I am currently analysing an 18S amplicon dataset and am new to the world of mothur and microbiome analyses in general.
While working my way through the MiSeq SOP, I realised that the silva.nr_v123.align file does not fully cover my amplicons. My sequences are ca. 150bp long and extend about 20 bp over the end of the alignment. So using the align.seqs command with my dataset and the silva.nr_v123. align file removed 20bp at the end of my sequences. I solved this problem by making a custom alignment file with original files downloaded from SILVA.
However, I was not able to generate files that cover my entire amplicon and that can be used in the classify.seqs command. I followed the README on the mothur blog (http://blog.mothur.org/2015/12/03/SILVA-v123-reference-files/) to make these files, but did not succeed; permission issues on the computer I am working on prevented me unfortunately from saving the fasta_mothur.eft file in the right folder.

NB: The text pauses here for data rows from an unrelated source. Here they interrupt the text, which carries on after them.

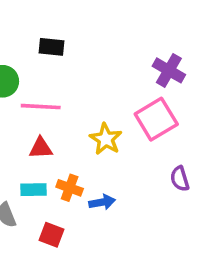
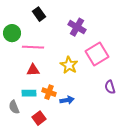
black rectangle: (52, 47) -> (39, 14), turned 48
purple cross: (169, 70) -> (77, 27), moved
red square: (52, 235) -> (39, 118), turned 32

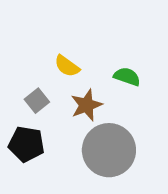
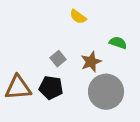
yellow semicircle: (67, 66) -> (78, 17), moved

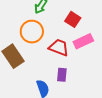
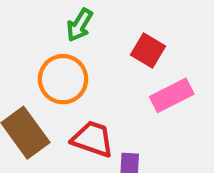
red trapezoid: (59, 47) -> (93, 139), moved

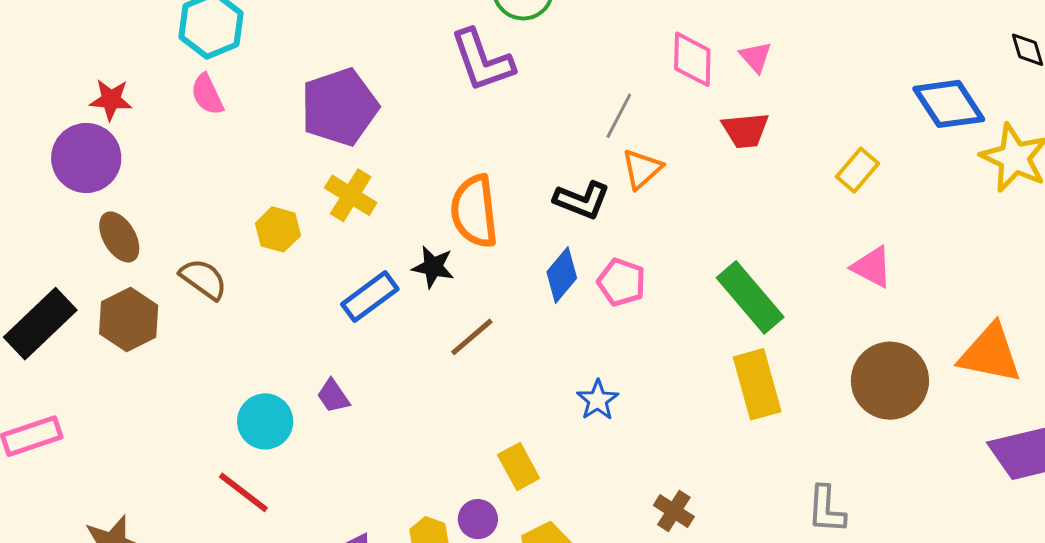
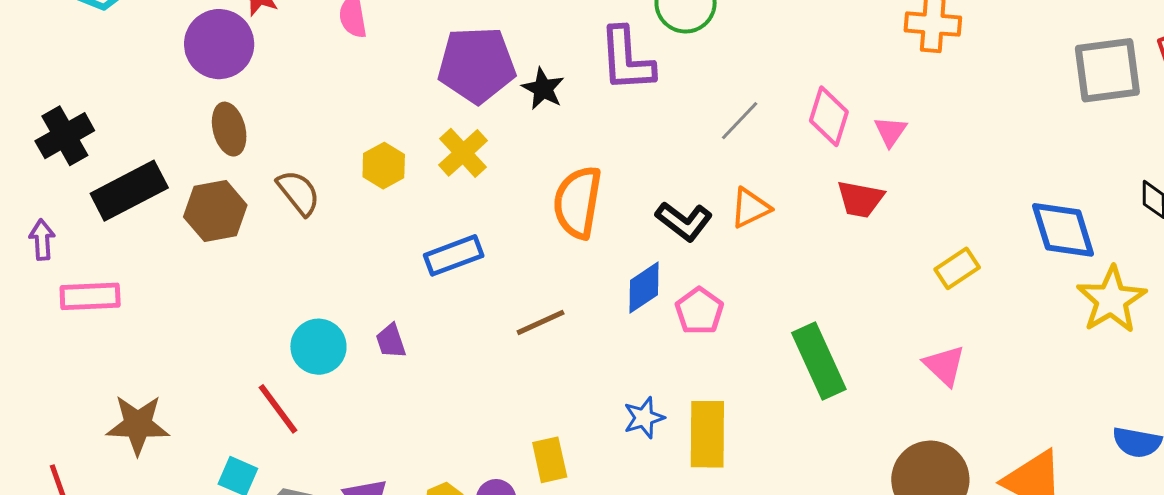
gray line: (619, 116) -> (740, 121), moved
black star: (433, 267) -> (543, 89), moved
yellow rectangle: (757, 384) -> (707, 434), moved

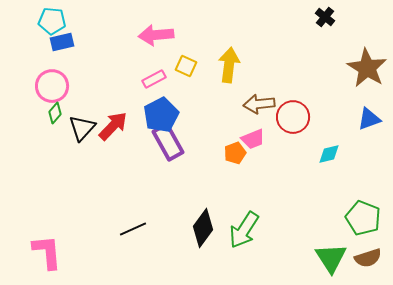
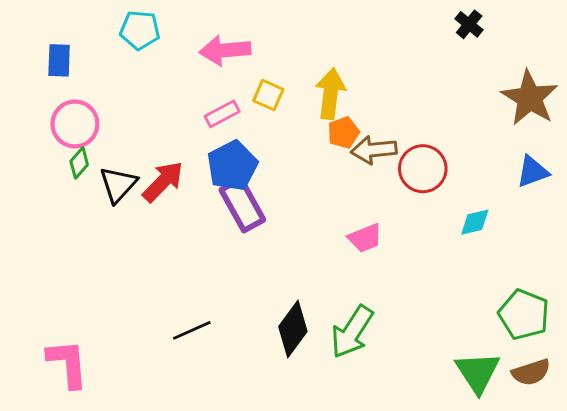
cyan pentagon: (52, 21) -> (140, 30), moved
blue rectangle: (62, 42) -> (59, 60), moved, turned -75
pink trapezoid: (253, 139) -> (365, 238), moved
orange pentagon: (235, 153) -> (343, 133), moved

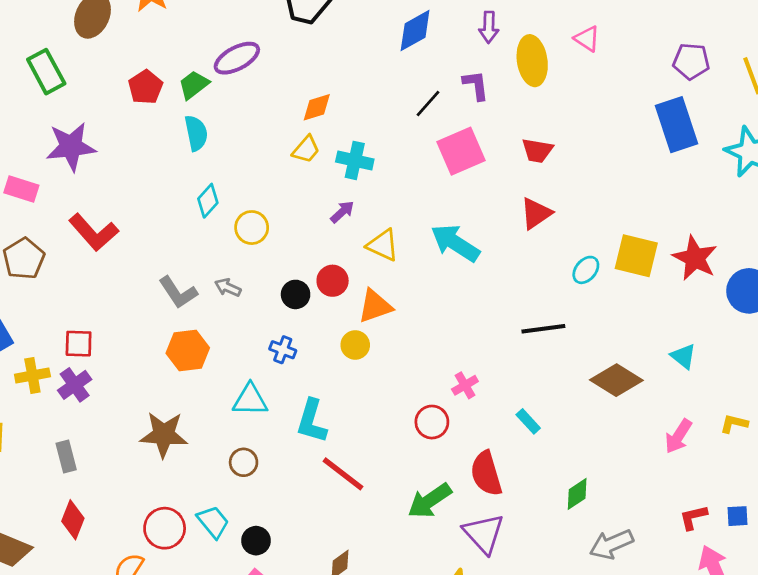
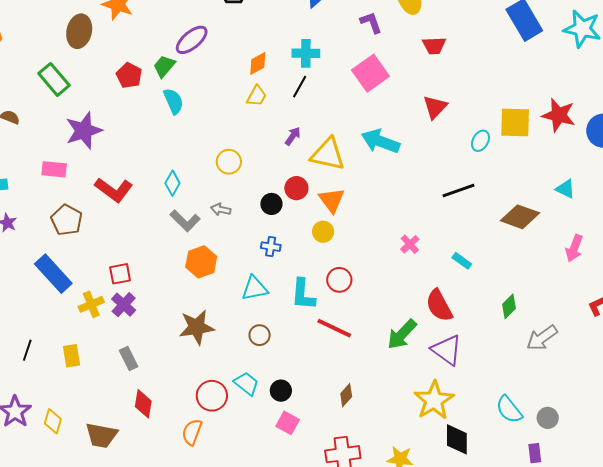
black line: (428, 104) -> (300, 87), moved
red trapezoid: (537, 151) -> (434, 46), moved
cyan cross: (355, 160) -> (306, 53), moved
cyan diamond: (208, 201) -> (172, 183), moved
yellow triangle: (383, 245) -> (328, 154), size x1.4
orange triangle: (375, 306) -> (332, 200), turned -36
red circle: (432, 422) -> (339, 280), moved

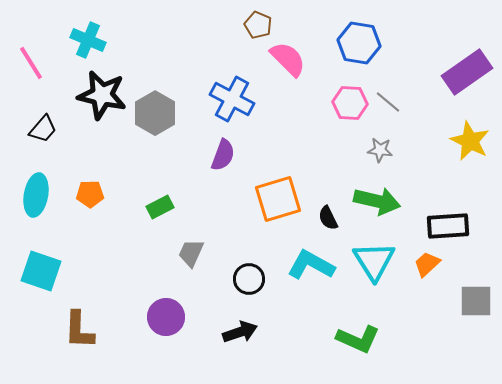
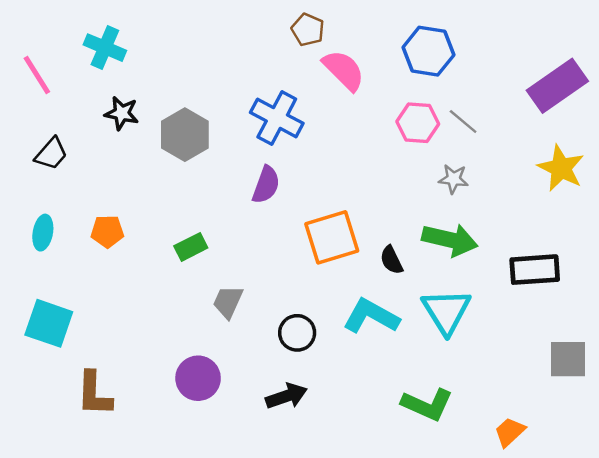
black star: (102, 95) -> (122, 113), size x0.6
cyan ellipse: (36, 195) -> (43, 233), size x0.7
orange trapezoid: (427, 264) -> (510, 432), moved

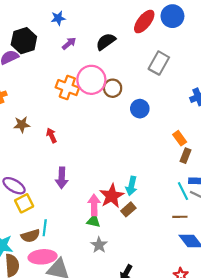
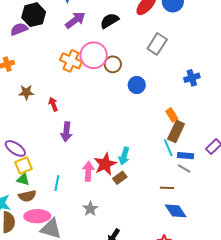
purple arrow: (69, 43) -> (75, 20), size x1.5
brown rectangle: (185, 156) -> (176, 131), size x1.5
purple arrow: (62, 178) -> (66, 132), moved
cyan line: (183, 191) -> (168, 148), moved
green triangle: (93, 221) -> (23, 179), moved
cyan line: (45, 228) -> (57, 183), moved

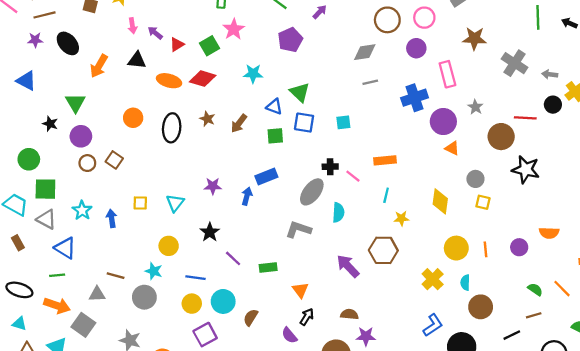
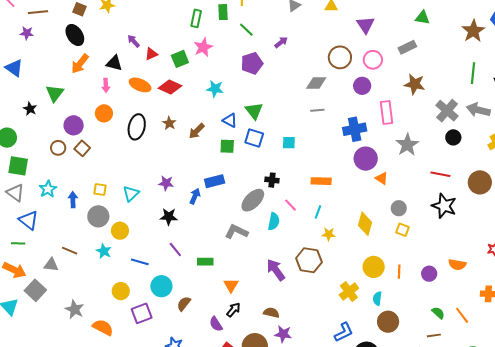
pink arrow: (132, 26) -> (106, 85), moved
black ellipse: (68, 43) -> (75, 35), moved
gray arrow: (550, 74) -> (478, 110), moved, size x1.6
black circle: (553, 105) -> (453, 137), moved
gray star: (475, 107) -> (407, 145), size x1.6
red line: (525, 118) -> (440, 174), moved
purple circle: (443, 122) -> (366, 159), moved
purple circle: (81, 136) -> (74, 125), moved
brown circle: (501, 137) -> (480, 182), moved
pink line: (353, 176) -> (290, 205), moved
black star: (210, 232) -> (169, 217), moved, turned 30
gray circle: (144, 297) -> (98, 216), moved
yellow circle: (192, 304) -> (121, 291), moved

So, would it be possible that you provide the mothur compatible silva.full_v123.fasta file? Then I can make my own taxonomy and template files to use in the classify.seqs command.
Alternatively, do you have any idea if using the classify.seqs command with the silva.nr_v123.ng.fasta (i.e. 20 bp too short) and silva.nr_v123.tax files on my dataset would significantly impact the classifications?
I’m pretty sure that what is happening is that we have removed the distal primer region of the gene. This is a feature rather than a bug since the sequence of the region the primer anneals to is generally not trusted because of mispriming issues. So I would discourage using that region for alignment or classification.
I understand that you removed the primer regions and that those should not be used for alignment and classification. But you used a different primer set (16S, 27f and 1492r) than I did (18S, 1391f and 1510r). So, when I use trim.seqs with my oligos file, primers are removed from my sequences, too. But because I used a reverse primer downstream of your reverse primer, my sequences extend about 18bp over the 3’end of the mothur fasta files provided.
So I wonder how using these slightly too short files will impact the classification of my sequences. Or even better, how I can obtain a taxonomy file and a corresponding fasta file that covers the entire region of my amplicons (keeping in my that I have trouble with ARB that I was unfortunately still not able to solve).
If I recall the full length 18S data is pretty sparse. I’m afraid you’ll probably have to regenerate your own reference file if you need something at the 3’ end of the gene.